> **What is required**
Please give the number of lines in the material below that contain "배경화면", without further comment.

[[ Data provided open ]]

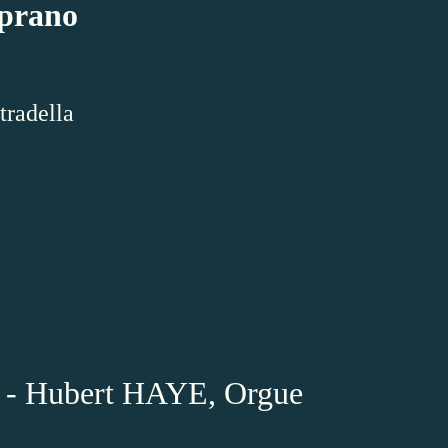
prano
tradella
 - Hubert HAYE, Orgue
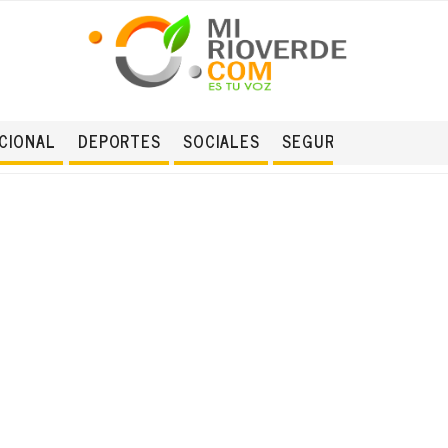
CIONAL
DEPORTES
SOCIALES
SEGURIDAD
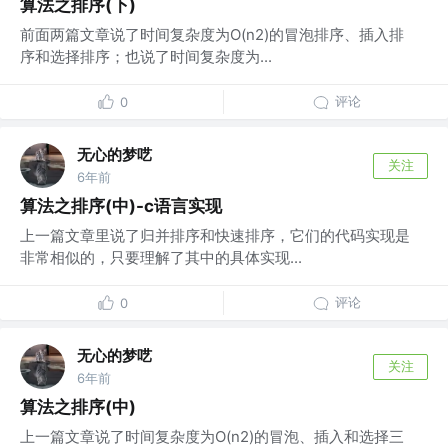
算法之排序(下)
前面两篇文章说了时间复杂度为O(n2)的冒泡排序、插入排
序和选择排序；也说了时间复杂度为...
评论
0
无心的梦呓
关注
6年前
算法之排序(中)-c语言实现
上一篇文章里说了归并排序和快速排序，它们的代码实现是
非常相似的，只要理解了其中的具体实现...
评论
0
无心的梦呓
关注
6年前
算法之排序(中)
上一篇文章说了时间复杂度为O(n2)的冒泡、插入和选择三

[[ Data provided closed ]]
[[ Data provided open ]]

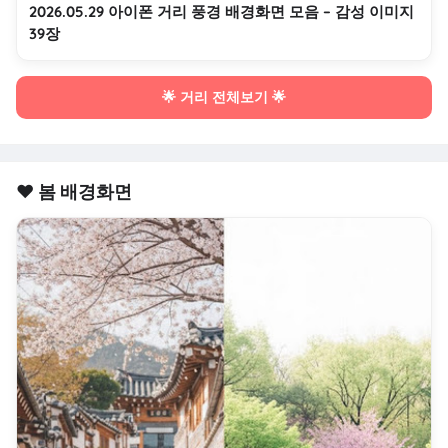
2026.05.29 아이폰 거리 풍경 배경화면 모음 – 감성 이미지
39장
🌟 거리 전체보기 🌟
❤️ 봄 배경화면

[[ Data provided closed ]]

> **Task result**
2